"You're Infiltrating Their Passion": BRING ME THE HORIZON's LEE MALIA Discusses Gatekeeping In Metal | News @ METAL.RADIO.FM
Friday, 22 November 2024 02:46

"You're Infiltrating Their Passion": BRING ME THE HORIZON's LEE MALIA Discusses Gatekeeping In Metal



bring me the horizon
19:27 Sunday, 25 September 2022

Bring Me The Horizon didn't have the best time coming up in the metal scene. In an interview with Metal Injection, guitarist Lee Malia recounted being "booed and bottled" when the band opened for Killswitch Engage and The Haunted on their first European tour in 2007 (Bring Me The Horizon replaced Bury Your Dead on that tour, which probably didn't help either).

"There was this, I don't know – gatekeeping [about how] we didn't fit or we were trying to be metal and all this stuff," said Malia, who later went on to touch on how much opening for bands could suck. "When we used to do support tours, we did one with Machine Head and I'd say eighty-percent of people hated us. Nowadays, I guess people might be more open minded or we're just not being forced to play to people who don't want to watch us."

It's worth noting that the European tour Malia is talking about was in support of Bring Me The Horizon's debut 2006 album Count Your Blessings, which was very deathcore… and boy was there was a divide between deathcore fans and metal fans back then.

Malia went on to point out that folks gatekeeping didn't bother to learn that Malia was actually a metalhead, but notes that he sees where they're coming from to an extent.

"When we first got started, we got hit really bad with the metal guys hating us and giving us shit all the time, but it is what is. I grew up listening to metal. My favorite band was Metallica, but they don't care that you like metal because you're infiltrating their passion. Metalheads especially. It's everything to them a lot of the time. If you're into metal, you don't want these young kids coming in with floppy fringes saying they're playing metal. I get it."

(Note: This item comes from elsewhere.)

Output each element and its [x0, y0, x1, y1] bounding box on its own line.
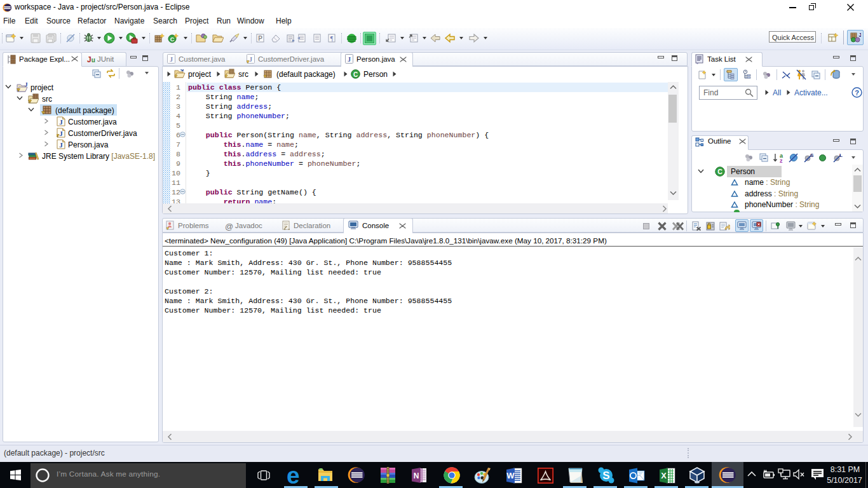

On how things are with Bring Me The Horizon and metal in present day, Malia said fans of different genres are largely cool with one another. At least in his experience. "I couldn't tell you what's changed, but we played Hellfest and had a great crowd. You'd think with the rest of the lineup, that'd be the place we're going to get a lot of shit but we didn't. Maybe people are just up for it [now]."